3. Execute: Now lets look at what this instruction does. The corresponding entry of the table says: "C = PC + signed(unsigned(I) << 6) >> 6; PC = C". So we first calculate a constant C = PC + signed(unsigned(I) << 6) >> 6. What the second part does is simply setting the highest 6 bits of our instruction I = 0xB0000040 to the value of the 7th highest bit. This is done here by first doing a logic shift left and then an arithmetic shift right. (The expressions "signed" and "unsigned" are used to distinguish between logic and arithmetic shift because C handles the shift operator differently of signed and unsigned values.) Now in our case the 7th highest bit is 0 so we can just overwrite the highest 6 bits with zeros. The result is C = PC + 0x40.
Now when the command dispatcher runs it already increments the value of the program counter (pc) by 4 (4 bytes is the length of every instruction) so that it is pointing at the next instruction even before the command handler (in this case for "jmp c") is executed. So in this case our program counter is PC = 0x1000 + 4 = 0x1004. Now according to the description "PC = PC + signed(unsigned(I) << 6) >> 6" our new program counter is PC = 0x1004 + 0x40 = 0x1044.
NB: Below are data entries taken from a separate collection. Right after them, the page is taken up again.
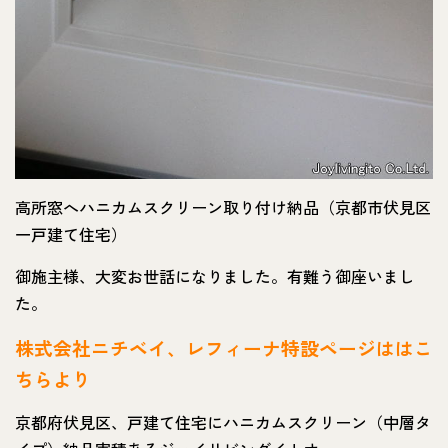
高所窓へハニカムスクリーン取り付け納品（京都市伏見区
一戸建て住宅）
御施主様、大変お世話になりました。有難う御座いまし
た。
株式会社ニチベイ、レフィーナ特設ページははこ
ちらより
京都府伏見区、戸建て住宅にハニカムスクリーン（中層タ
4. Write back: PC = 0x1044

Now lets look at the next instruction.

1. Fetch: At 0x1044+0x18 we have "bc 00 ff fc"

2. Decode: 0xBC / 4 = 2F so we have a "JNZ R[X],C". Looking in the instruction table we find the description "C = PC + sign_extend(I & 0xFFFF); if (R[Y] != 0) PC = C".
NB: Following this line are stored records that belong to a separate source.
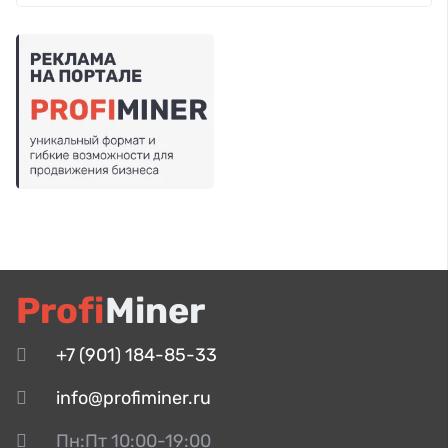
Profi
Miner
+7 (901) 184-85-33
info@profiminer.ru
Пн:Пт 10:00-19:00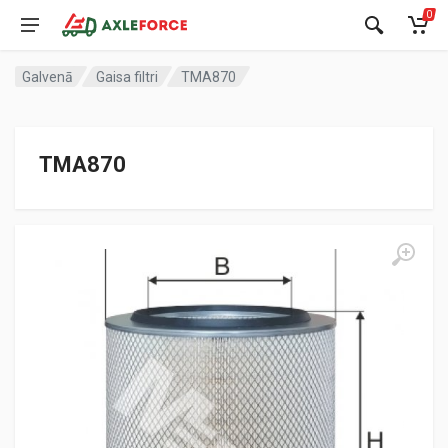
0
Galvenā
Gaisa filtri
TMA870
TMA870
3. We first calculate C. Therefor we overwrite the 16 highest bits with the value of the 17th highest bit (this is what this expression simply does). The 17th highest bit is 1 so we result is C = PC + 0xFFFFFFFC = 0x1044. Now we see that R[Y] is checked for being different from zero. According to the description Y = ((I >> 0x0E) & 0x7C) >> 2. This expression reads the 5 bits directly following the command number (highest 6 bits) from the instruction. In our case this is Y = 0 so we have to check register 0 (R[0]) for being zero. In this case it is really zero because the virtual machine has just been started and we haven't manipulated anything except the program counter so far. Consequently "PC = C" is not being executed and we can forget C and proceed with the next instruction.
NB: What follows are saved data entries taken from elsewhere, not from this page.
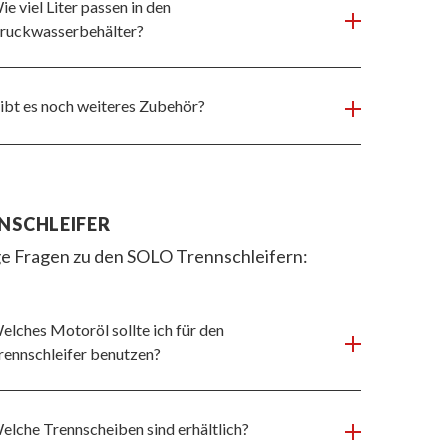
ie viel Liter passen in den
ruckwasserbehälter?
ibt es noch weiteres Zubehör?
NSCHLEIFER
e Fragen zu den SOLO Trennschleifern:
elches Motoröl sollte ich für den
rennschleifer benutzen?
elche Trennscheiben sind erhältlich?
4. Write back: nothing....

Execution proceeds at 0x1048 ...

You will find more details scattered across the postings of this thread. Feel free to ask if you have questions. Explaining things to other people really helps finding bugs.

[zeroprobe]

Is it possible to have some sort of brief layman term update of what the status is with the bd+ decryption here?

And what happened to Oopho2ei if you don't mind me asking?